Quatre détenus, deux femmes, deux hommes, sont invités à participer à une expérience pilote : passer la dernière année de leur peine de prison sur une île déserte. Ni menottes, ni barreaux, ils sont logés dans des chalets, peuvent se déplacer librement dans l’île et sont surveillés par des gardiens qui ne sont pas armés. Toute tentative d’évasion ou acte de violence commis par l’un d’eux mettra fin à l’expérience pour tous les détenus qui seront renvoyés dans leur prison respective. Libres de gérer leur temps comme bon leur semble, ils doivent néanmoins obligatoirement participer aux ateliers qui y sont organisés. Pour ce premier trimestre, l’atelier est consacré au théâtre.
L’animateur de cet atelier, Vincent, entend les faire travailler sur « Antigone » de Sophocle. Mais même dans ce régime de relative liberté, la prison reste la prison et les prisonniers des prisonniers, avec leur agressivité verbale, leur réticence à participer pleinement, avec une violence pas toujours contenue qui s’exprime, au mieux, dans leur langage corporel. Les entretiens face caméra, autre obligation imposée par les termes du contrat, révèlent les failles de chacun, les difficultés à assumer leur autonomie après un séjour en cellule où ils étaient privés de tâches quotidiennes, l’angoisse du silence, l’ivresse de la nature, ... Mais peu à peu, ils manifestent une forme progressive d’acceptation des règles du jeu.
Le projet trouve son origine dans un article consacré à l’île norvégienne de Bastøy, située à une centaine de kilomètres au sud d’Oslo. Transformée en prison à ciel ouvert, elle accueille 115 détenus avec pour objectif de les responsabiliser pour qu’ils se défassent des nœuds du passé avant leur retour dans la société. Le taux de récidives des prisonniers se situe à 16% pour 60% de récidive dans les prisons belges.

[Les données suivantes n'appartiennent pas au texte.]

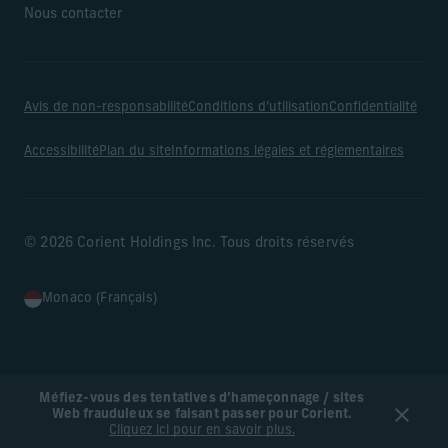
Nous contacter
Avis de non-responsabilité
Conditions d’utilisation
Confidentialité
Accessibilité
Plan du site
Informations légales et réglementaires
© 2026 Corient Holdings Inc. Tous droits réservés
Monaco (Français)
Méfiez-vous des tentatives d’hameçonnage / sites
Web frauduleux se faisant passer pour Corient.
Cliquez ici pour en savoir plus.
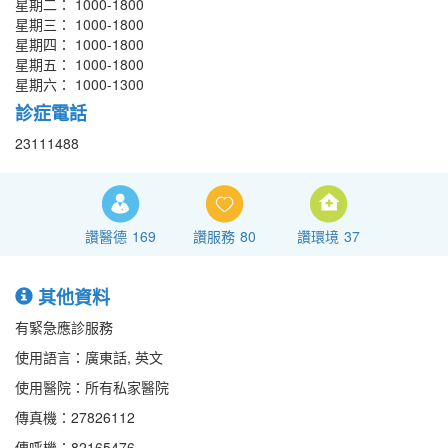
星期二： 1000-1800
星期三： 1000-1800
星期四： 1000-1800
星期五： 1000-1800
星期六： 1000-1300
診症電話
23111488
讚醫德
169
讚服務
80
讚環境
37
其他資料
有緊急應診服務
使用語言：廣東話, 英文
使用醫院：所有私家醫院
傳真機：27826112
傳呼機：82165476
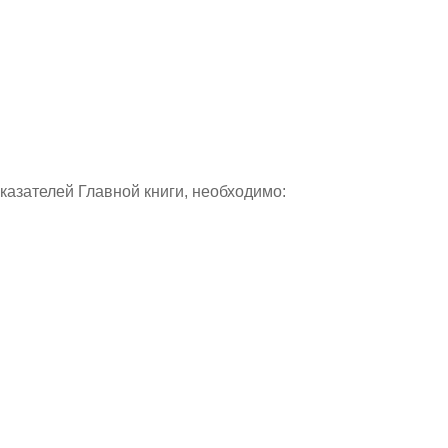
оказателей Главной книги, необходимо:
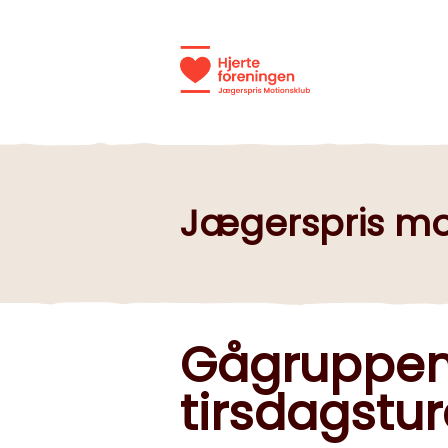
Jægerspris mo
Gågruppen 
tirsdagstur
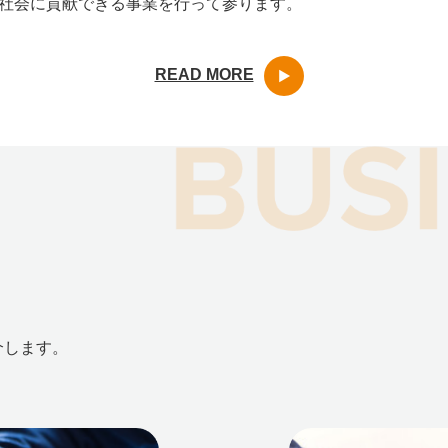
社会に貢献できる事業を行って参ります。
READ MORE
介します。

Pendant quatre années, les metteurs en scène, Camille Sansterre et Julien Lemonnier, ont également rencontré des acteurs de terrain : directeur de prison, avocats, animateurs de théâtre en prison, anciens détenus, ... Ils ont partagé le fruit de ces rencontres avec les comédiens qui, à partir de canevas de situations préécrites, ont travaillé sur base d’improvisations. L’écriture de plateau a ensuite été retravaillée pour aboutir à une matière finale épurée.
La confrontation des vers de Sophocle avec le langage quotidien des détenus se renforcent mutuellement. Au gré des ateliers, les participants s’affirment, dévoilent leurs faiblesses, leur volonté aussi parfois. Même Vincent, qui dans une tirade homérique fustige le jusqu’au-boutisme des Grecs, n’en sort pas indemne. En dépit de quelques scènes superflues, le jeu des comédiens – Patrick Brüll, Olivier Constant, Mercedes Dassy, Wendy Piette et David Scarpuzza – est puissant et par moment d’une violence qui met mal à l’aise. La preuve qu’il est on ne peut plus réaliste et crédible.
« La compatibilité du caméléon » par le collectif P H O S/P H O R au jusqu’au 27 janvier Théâtre de la Vie à Bruxelles, 02/219.60.06, www.theatredelavie.be.